▼

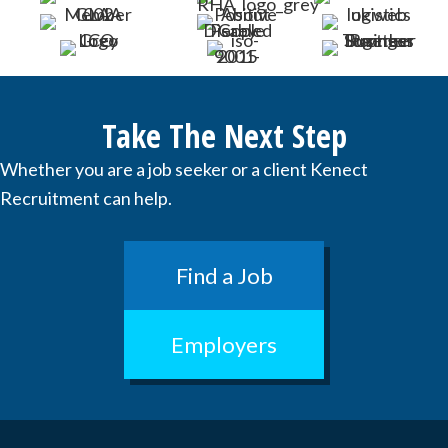
Take The Next Step
Whether you are a job seeker or a client Kenect
Recruitment can help.
Find a Job
Employers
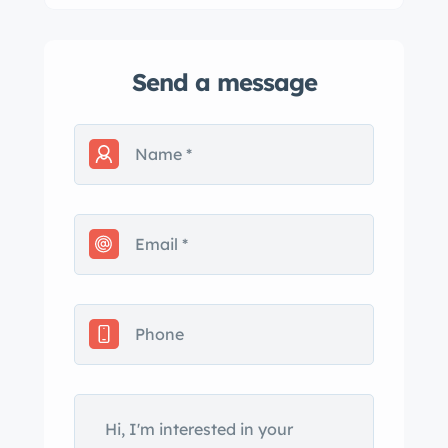
Send a message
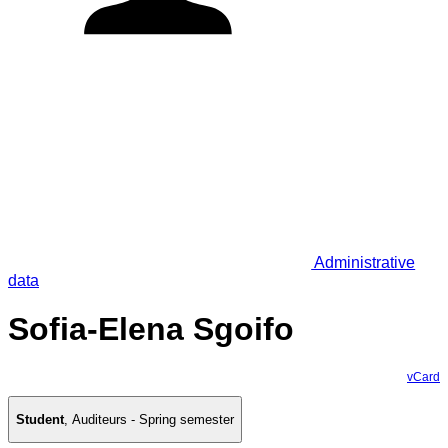
Administrative
data
Sofia-Elena Sgoifo
vCard
Student
,
Auditeurs - Spring semester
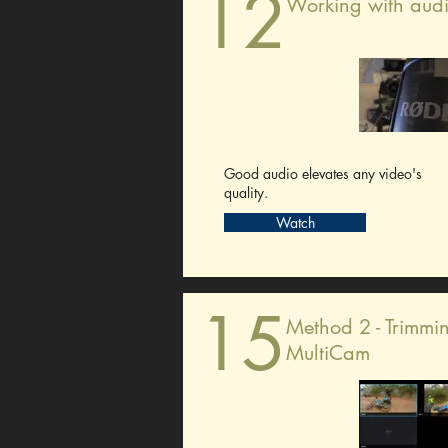
12
Working with aud
Good audio elevates any video's
quality.
Watch
15
Method 2 - Trimmi
MultiCam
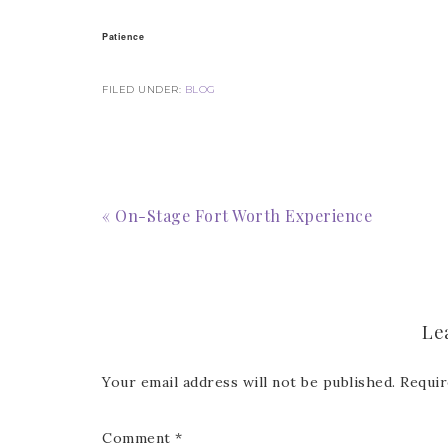
Email
Patience
FILED UNDER:
BLOG
First
« On-Stage Fort Worth Experience
Last 
Le
By submitti
Circle, Mau
receive ema
are service
Your email address will not be published.
Requir
Comment
*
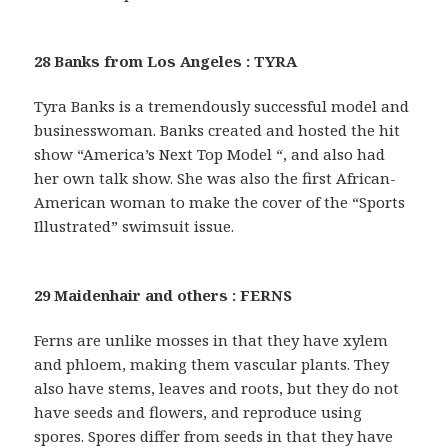
28 Banks from Los Angeles : TYRA
Tyra Banks is a tremendously successful model and
businesswoman. Banks created and hosted the hit
show “America’s Next Top Model “, and also had
her own talk show. She was also the first African-
American woman to make the cover of the “Sports
Illustrated” swimsuit issue.
29 Maidenhair and others : FERNS
Ferns are unlike mosses in that they have xylem
and phloem, making them vascular plants. They
also have stems, leaves and roots, but they do not
have seeds and flowers, and reproduce using
spores. Spores differ from seeds in that they have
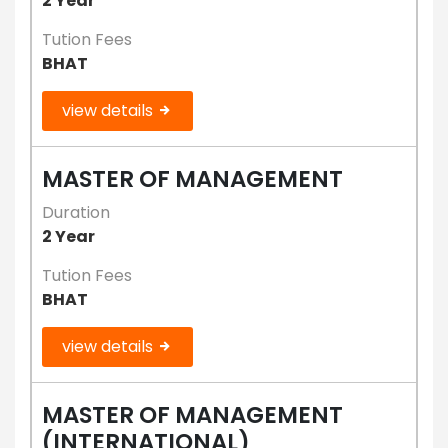
2 Year
Tution Fees
BHAT
view details
MASTER OF MANAGEMENT
Duration
2 Year
Tution Fees
BHAT
view details
MASTER OF MANAGEMENT
(INTERNATIONAL)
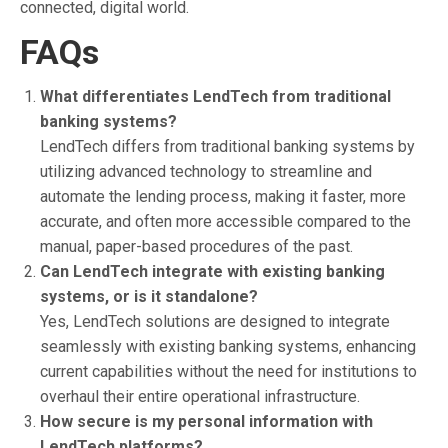
connected, digital world.
FAQs
What differentiates LendTech from traditional
banking systems?
LendTech differs from traditional banking systems by
utilizing advanced technology to streamline and
automate the lending process, making it faster, more
accurate, and often more accessible compared to the
manual, paper-based procedures of the past.
Can LendTech integrate with existing banking
systems, or is it standalone?
Yes, LendTech solutions are designed to integrate
seamlessly with existing banking systems, enhancing
current capabilities without the need for institutions to
overhaul their entire operational infrastructure.
How secure is my personal information with
LendTech platforms?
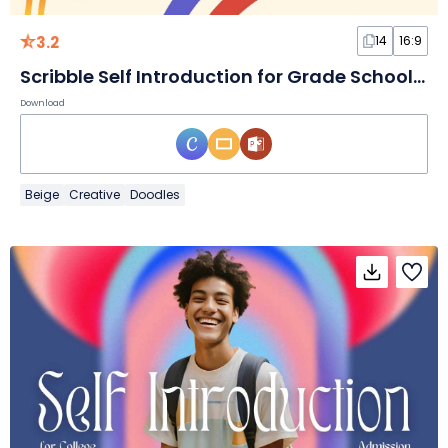
3.2
14
16:9
Scribble Self Introduction for Grade School Teachers Slides
Download
Beige
Creative
Doodles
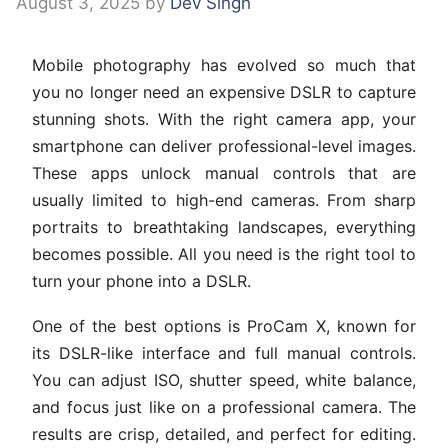
August 3, 2025
by
Dev Singh
Mobile photography has evolved so much that
you no longer need an expensive DSLR to capture
stunning shots. With the right camera app, your
smartphone can deliver professional-level images.
These apps unlock manual controls that are
usually limited to high-end cameras. From sharp
portraits to breathtaking landscapes, everything
becomes possible. All you need is the right tool to
turn your phone into a DSLR.
One of the best options is ProCam X, known for
its DSLR-like interface and full manual controls.
You can adjust ISO, shutter speed, white balance,
and focus just like on a professional camera. The
results are crisp, detailed, and perfect for editing.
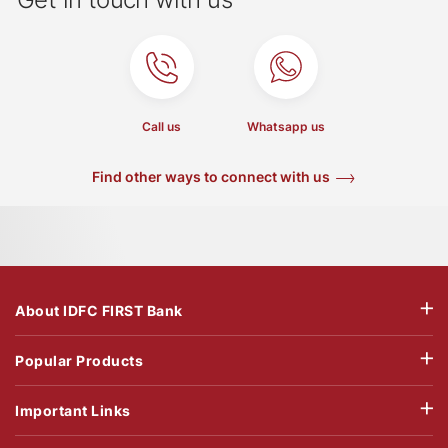
Call us
Whatsapp us
Find other ways to connect with us
About IDFC FIRST Bank
Popular Products
Important Links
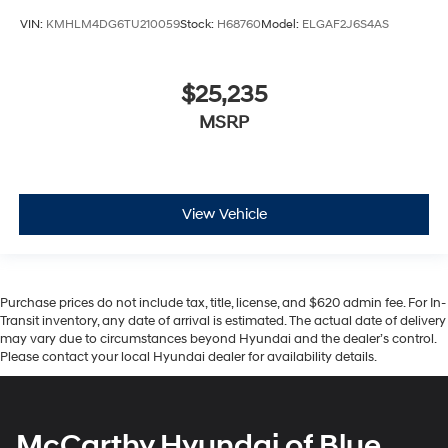
VIN:
KMHLM4DG6TU210059
Stock:
H68760
Model:
ELGAF2J6S4AS
$25,235
MSRP
View Vehicle
Purchase prices do not include tax, title, license, and $620 admin fee. For In-
Transit inventory, any date of arrival is estimated. The actual date of delivery
may vary due to circumstances beyond Hyundai and the dealer’s control.
Please contact your local Hyundai dealer for availability details.
McCarthy Hyundai of Blue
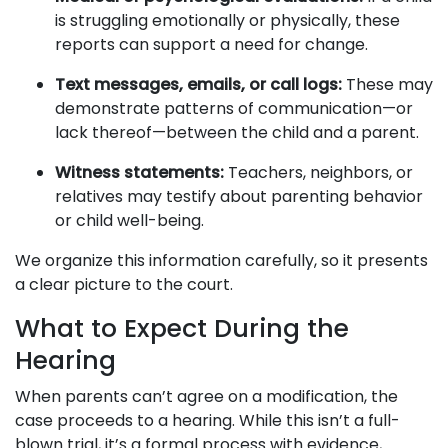
is struggling emotionally or physically, these
reports can support a need for change.
Text messages, emails, or call logs:
These may
demonstrate patterns of communication—or
lack thereof—between the child and a parent.
Witness statements:
Teachers, neighbors, or
relatives may testify about parenting behavior
or child well-being.
We organize this information carefully, so it presents
a clear picture to the court.
What to Expect During the
Hearing
When parents can’t agree on a modification, the
case proceeds to a hearing. While this isn’t a full-
blown trial, it’s a formal process with evidence,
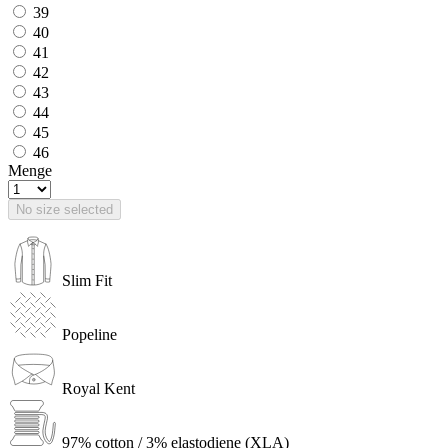
39
40
41
42
43
44
45
46
Menge
No size selected
Slim Fit
Popeline
Royal Kent
97% cotton / 3% elastodiene (XLA)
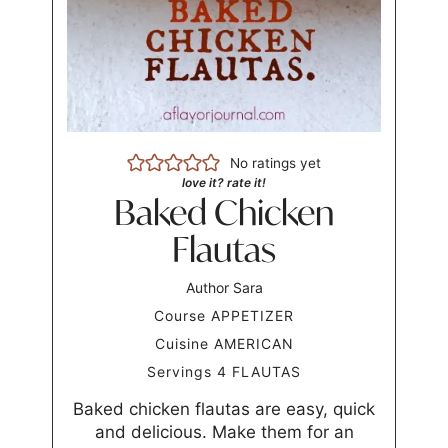
No ratings yet
love it? rate it!
Baked Chicken
Flautas
Author
Sara
Course
APPETIZER
Cuisine
AMERICAN
Servings
4
FLAUTAS
Baked chicken flautas are easy, quick
and delicious. Make them for an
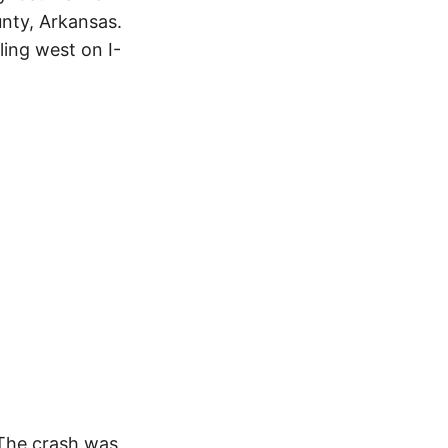
nty, Arkansas.
ing west on I-
 The crash was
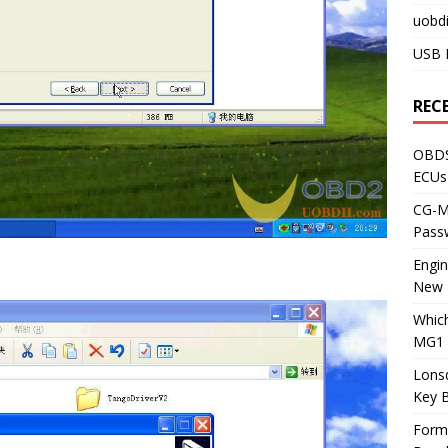
uobdi
USB 
REC
OBDS
ECUs
CG-ML
Pass
Engi
New 
Whic
MG1 
Lons
Key 
Form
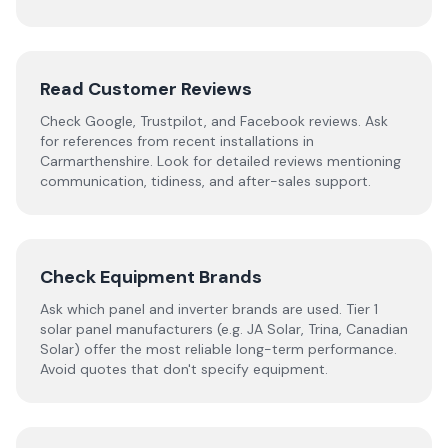
Read Customer Reviews
Check Google, Trustpilot, and Facebook reviews. Ask
for references from recent installations in
Carmarthenshire
. Look for detailed reviews mentioning
communication, tidiness, and after-sales support.
Check Equipment Brands
Ask which panel and inverter brands are used. Tier 1
solar panel manufacturers (e.g. JA Solar, Trina, Canadian
Solar) offer the most reliable long-term performance.
Avoid quotes that don't specify equipment.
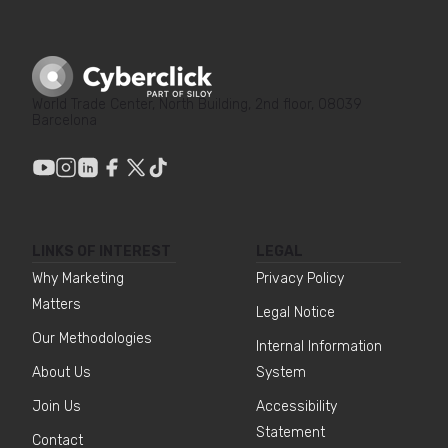
World Trade Center, North Building, 2nd floor, 08039
Barcelona
LINKS OF INTEREST
LEGAL
Why Marketing
Privacy Policy
Matters
Legal Notice
Our Methodologies
Internal Information
About Us
System
Join Us
Accessibility
Statement
Contact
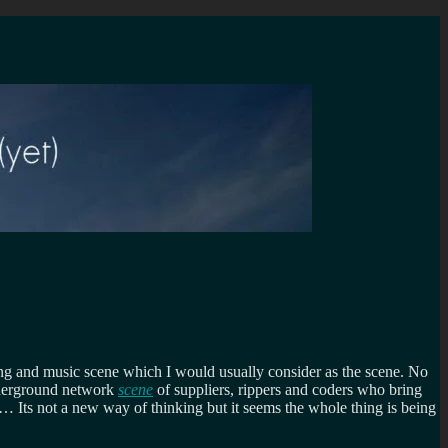
bing and music scene which I would usually consider as the scene. No
underground network
scene
of suppliers, rippers and coders who bring
tc… Its not a new way of thinking but it seems the whole thing is being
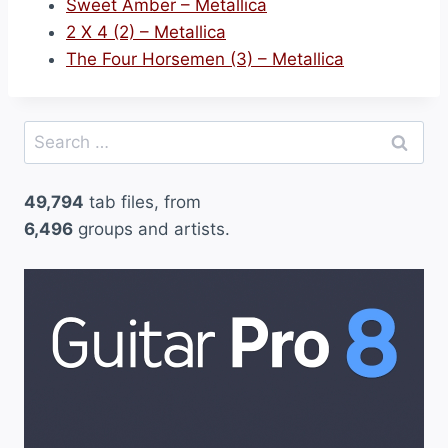
Sweet Amber – Metallica
2 X 4 (2) – Metallica
The Four Horsemen (3) – Metallica
Search
for:
49,794
tab files, from
6,496
groups and artists.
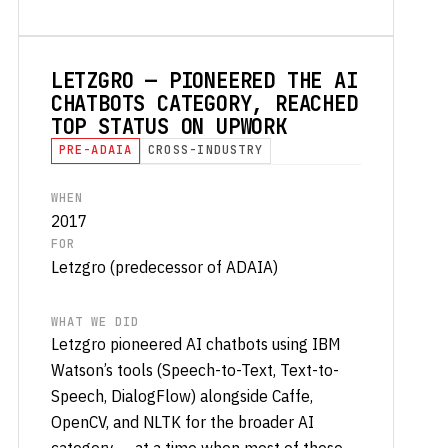
LETZGRO — PIONEERED THE AI
CHATBOTS CATEGORY, REACHED
TOP STATUS ON UPWORK
PRE-ADAIA
CROSS-INDUSTRY
WHEN
2017
FOR
Letzgro (predecessor of ADAIA)
WHAT WE DID
Letzgro pioneered AI chatbots using IBM
Watson’s tools (Speech-to-Text, Text-to-
Speech, DialogFlow) alongside Caffe,
OpenCV, and NLTK for the broader AI
category — at a time when most of these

▲

### Your task
When you reach the line that has "Circle, Mau" in the data above, start repeating lines exactly, and stop after the line that has "and phloem, making them vascular plants. They"; pictures stay out.

### Task answer
Circle, Mau
receive ema
are service
Your email address will not be published.
Requir
Comment
*
28 Banks from Los Angeles : TYRA
Tyra Banks is a tremendously successful model and
businesswoman. Banks created and hosted the hit
show “America’s Next Top Model “, and also had
her own talk show. She was also the first African-
American woman to make the cover of the “Sports
Illustrated” swimsuit issue.
29 Maidenhair and others : FERNS
Ferns are unlike mosses in that they have xylem
and phloem, making them vascular plants. They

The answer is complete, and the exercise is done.